ACTIVITY:
Please write out every record exactly, but keep any images out of it.

Dataset entries:
- - - -

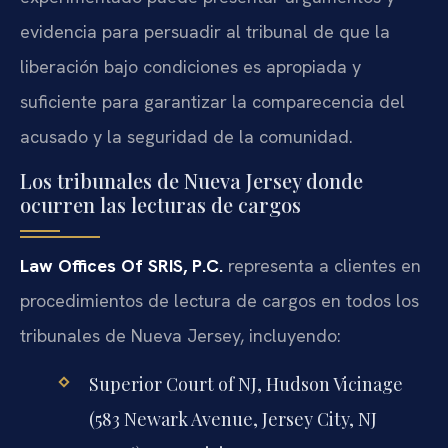
evidencia para persuadir al tribunal de que la
liberación bajo condiciones es apropiada y
suficiente para garantizar la comparecencia del
acusado y la seguridad de la comunidad.
Los tribunales de Nueva Jersey donde
ocurren las lecturas de cargos
Law Offices Of SRIS, P.C.
representa a clientes en
procedimientos de lectura de cargos en todos los
tribunales de Nueva Jersey, incluyendo:
Superior Court of NJ, Hudson Vicinage
(583 Newark Avenue, Jersey City, NJ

- - - -

EXERCISE SOLUTION:
evidencia para persuadir al tribunal de que la
liberación bajo condiciones es apropiada y
suficiente para garantizar la comparecencia del
acusado y la seguridad de la comunidad.
Los tribunales de Nueva Jersey donde
ocurren las lecturas de cargos
Law Offices Of SRIS, P.C.
representa a clientes en
procedimientos de lectura de cargos en todos los
tribunales de Nueva Jersey, incluyendo:
Superior Court of NJ, Hudson Vicinage
(583 Newark Avenue, Jersey City, NJ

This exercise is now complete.